(Activity): Reproduce word for word every line from the one containing "集成度持续提升 […]" to the final line of the data below; omit the pictures.

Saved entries
------------

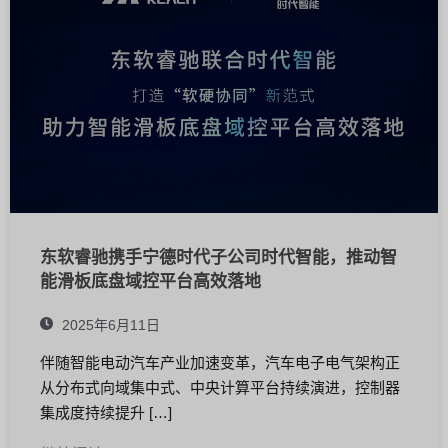
东软睿驰携手宁德时代子公司时代智能，推动智
能滑板底盘域控平台高效落地
2025年6月11日
伴随智能电动汽车产业加速变革，汽车电子电气架构正
从分布式向域集中式、中央计算平台持续演进，控制器
集成度持续提升 […]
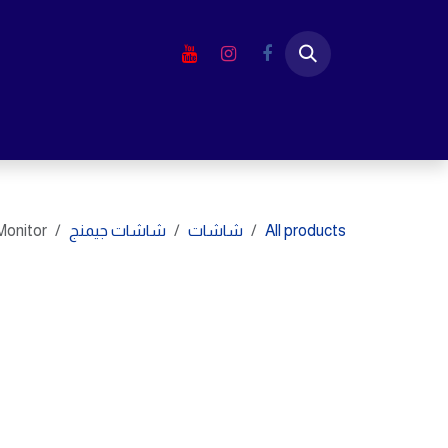
خطي للذهاب إلى المحتوى
الرئيسية
المتجر
لابتوب
شاشا
All products
شاشات
شاشات جيمنج
onitor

------------

(Solution to the exercise):
集成度持续提升 […]
خطي للذهاب إلى المحتوى
الرئيسية
المتجر
لابتوب
شاشا
All products
شاشات
شاشات جيمنج
onitor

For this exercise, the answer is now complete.